- Opening Delimiter -

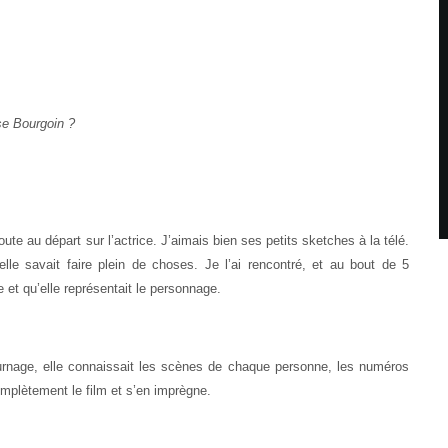
se Bourgoin ?
oute au départ sur l’actrice. J’aimais bien ses petits sketches à la télé.
elle savait faire plein de choses. Je l’ai rencontré, et au bout de 5
e et qu’elle représentait le personnage.
ournage, elle connaissait les scènes de chaque personne, les numéros
omplètement le film et s’en imprègne.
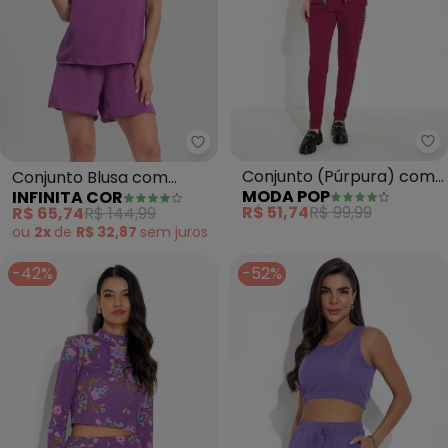
Mo
Infinita Cor - Conjunto Blusa c
Conjunto (Púrpura) com
Conjunto Blusa com
MODA POP
INFINITA COR
Recortes
Shorts (Roxo)
R$ 51,74
R$ 99,99
R$ 65,74
R$ 144,99
ou
2x
de
R$ 32,87
sem
juros
-42%
-52%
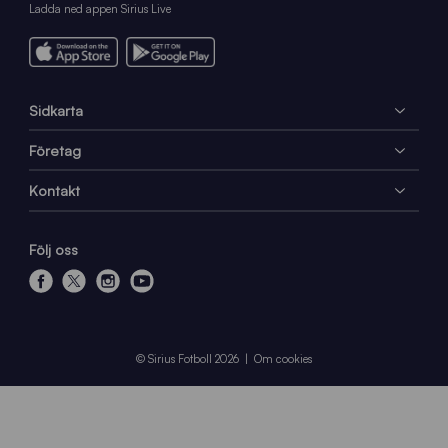
Ladda ned appen Sirius Live
Sidkarta
Företag
Kontakt
Följ oss
f
x
i
y
a
n
o
c
s
u
e
t
t
© Sirius Fotboll 2026
Om cookies
b
a
u
o
g
b
o
r
e
k
a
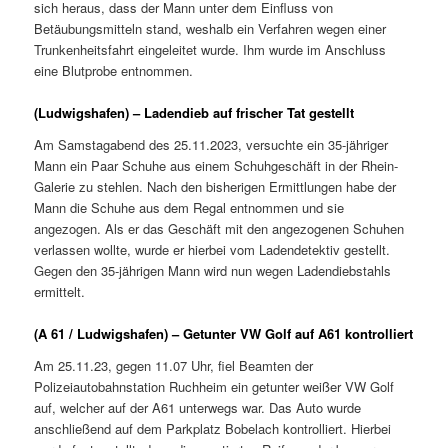
sich heraus, dass der Mann unter dem Einfluss von
Betäubungsmitteln stand, weshalb ein Verfahren wegen einer
Trunkenheitsfahrt eingeleitet wurde. Ihm wurde im Anschluss
eine Blutprobe entnommen.
(Ludwigshafen) – Ladendieb auf frischer Tat gestellt
Am Samstagabend des 25.11.2023, versuchte ein 35-jähriger
Mann ein Paar Schuhe aus einem Schuhgeschäft in der Rhein-
Galerie zu stehlen. Nach den bisherigen Ermittlungen habe der
Mann die Schuhe aus dem Regal entnommen und sie
angezogen. Als er das Geschäft mit den angezogenen Schuhen
verlassen wollte, wurde er hierbei vom Ladendetektiv gestellt.
Gegen den 35-jährigen Mann wird nun wegen Ladendiebstahls
ermittelt.
(A 61 / Ludwigshafen) – Getunter VW Golf auf A61 kontrolliert
Am 25.11.23, gegen 11.07 Uhr, fiel Beamten der
Polizeiautobahnstation Ruchheim ein getunter weißer VW Golf
auf, welcher auf der A61 unterwegs war. Das Auto wurde
anschließend auf dem Parkplatz Bobelach kontrolliert. Hierbei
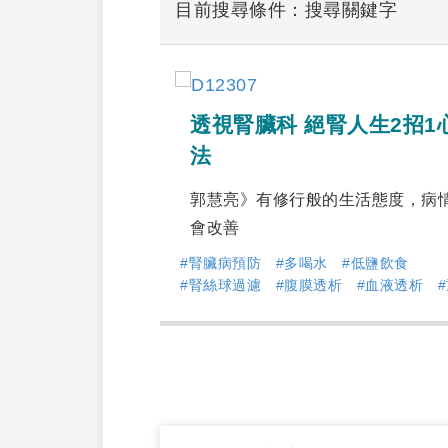
目前搜尋條件：搜尋關鍵字
透視腎臟科 絕腎人生2招1
法
郭慧亮》有修行般的生活態度，病
會改善
#腎臟病預防
#多喝水
#低鹽飲食
#腎絲球過濾
#腹膜透析
#血液透析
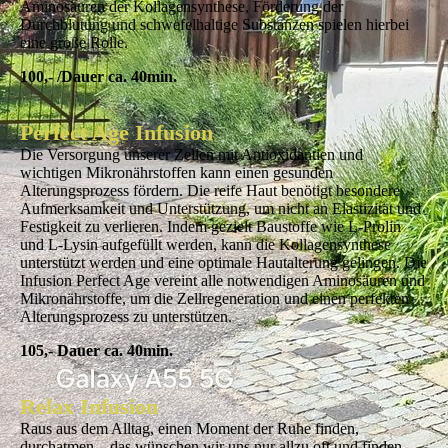
Aminosäuren der Kollagensynthese, Förderung der
Durchblutung und schwefelhaltige Substanzen spielen hierbei
eine große Rolle.
100,- /Dauer ca. 40min.
Perfect Age Infusion
Die Versorgung unserer Zellen mit Antioxidantien und
wichtigen Mikronährstoffen kann einen gesunden
Alterungsprozess fördern. Die reife Haut benötigt besondere
Aufmerksamkeit und Unterstützung, um nicht an Elastizität und
Festigkeit zu verlieren. Indem gezielt Baustoffe wie L-Prolin
und L-Lysin aufgefüllt werden, kann die Kollagensynthese
unterstützt werden und eine optimale Hautalterung gelingen. Die
Infusion Perfect Age vereint alle notwendigen Aminosäuren und
Mikronährstoffe, um die Zellregeneration und einen perfekten
Alterungsprozess zu unterstützen.
105,- Dauer ca. 40min.
Relax Infusion
Raus aus dem Alltag, einen Moment der Ruhe finden,
durchatmen – das wünschen wir uns nur allzu oft und finden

- Closing Delimiter -

▶ [What the task asks]
Please set down, exactly and with no pictures, the lines in the entries above starting at the one holding "郭慧亮》有修行般的生活態度，病" and ending at the one holding "105,- Dauer ca. 40min.", ends included.

▶ [Task answer]
郭慧亮》有修行般的生活態度，病
會改善
#腎臟病預防
#多喝水
#低鹽飲食
#腎絲球過濾
#腹膜透析
#血液透析
Aminosäuren der Kollagensynthese, Förderung der
Durchblutung und schwefelhaltige Substanzen spielen hierbei
eine große Rolle.
100,- /Dauer ca. 40min.
Perfect Age Infusion
Die Versorgung unserer Zellen mit Antioxidantien und
wichtigen Mikronährstoffen kann einen gesunden
Alterungsprozess fördern. Die reife Haut benötigt besondere
Aufmerksamkeit und Unterstützung, um nicht an Elastizität und
Festigkeit zu verlieren. Indem gezielt Baustoffe wie L-Prolin
und L-Lysin aufgefüllt werden, kann die Kollagensynthese
unterstützt werden und eine optimale Hautalterung gelingen. Die
Infusion Perfect Age vereint alle notwendigen Aminosäuren und
Mikronährstoffe, um die Zellregeneration und einen perfekten
Alterungsprozess zu unterstützen.
105,- Dauer ca. 40min.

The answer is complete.